Not anymore. We have introduced a shorter timeout for LDAP calls and now if a query takes too long it will quickly time out allowing other calls to proceed. The new default timeout is 30 seconds but can be further tuned by using the following registry key:
This key is available with the fix contained in the soon to be published knowledge base article KB 911830 (please check back, the article WILL be there). It is an Exchange 2003 post SP2 fix. Without this fix Exchange uses the default LDAP timeout of 2 minutes and attempts 24 retries. Now we use a 30 second timeout (or whatever LdapBindTimeoutSecs is set to) and still attempt 24 retries. If you experience the problem it's probably best to set the value based on what is normal for a remote LDAP query in your environment.
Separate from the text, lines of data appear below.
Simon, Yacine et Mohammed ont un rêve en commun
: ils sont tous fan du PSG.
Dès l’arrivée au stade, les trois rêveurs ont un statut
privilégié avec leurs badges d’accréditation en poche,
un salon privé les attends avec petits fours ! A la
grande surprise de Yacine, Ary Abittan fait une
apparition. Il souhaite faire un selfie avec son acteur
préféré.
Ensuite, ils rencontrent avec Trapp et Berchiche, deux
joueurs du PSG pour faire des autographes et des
An LDAP query to a local GC generally takes well under 1 second. If a remote query takes 3-5 seconds in your environment maybe set LdapBindTimeoutSecs to double that. This is just a suggestion. You are the best judge of what works for your particular environment.
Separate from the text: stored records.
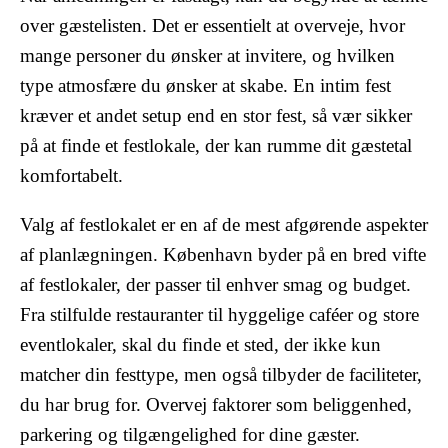
over gæstelisten. Det er essentielt at overveje, hvor
mange personer du ønsker at invitere, og hvilken
type atmosfære du ønsker at skabe. En intim fest
kræver et andet setup end en stor fest, så vær sikker
på at finde et festlokale, der kan rumme dit gæstetal
komfortabelt.
Valg af festlokalet er en af de mest afgørende aspekter
af planlægningen. København byder på en bred vifte
af festlokaler, der passer til enhver smag og budget.
Fra stilfulde restauranter til hyggelige caféer og store
eventlokaler, skal du finde et sted, der ikke kun
matcher din festtype, men også tilbyder de faciliteter,
du har brug for. Overvej faktorer som beliggenhed,
parkering og tilgængelighed for dine gæster.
I should emphasize that the fix does NOT solve LDAP connectivity issues. It only ensures that you don't suffer a complete Exchange outage because some remote DC Exchange tried to contact is unresponsive, yet the local GCs are available to service the majority of Exchange LDAP requests. If the Exchange server is hung waiting on responses from local GCs or all local GCs are unavailable and therefore all requests end up going to out-of-site servers, the fix is not particularly helpful. In both of these situations the first order of business should be figuring out what is wrong with the local GCs and fixing that. For the situation where the fix is useful you should also address whatever is wrong with the underlying substrate (WAN link or whatever else the case might be).
In the blog feedback Nino requested in November, MKohlman said he would like to see:
"...a post or two regarding a recent KB article concerning a recent issue followed with a history of how the problem was discovered and documented. It would be interesting to follow this process from discovery to resolution or work-around (say, was it discovered internally by MS or did it start as an issue in the field that was researched and resolved either by the admins, MS or both?) I know that I've been very curious on occasion when I've run into an issue that I could not find an answer for via KB or newsgroups, then see a KB turn up a few weeks or months later that matches or closely matches the issue that no one else could initially confirm or duplicate."
MKohlman, we hope this is what you had in mind!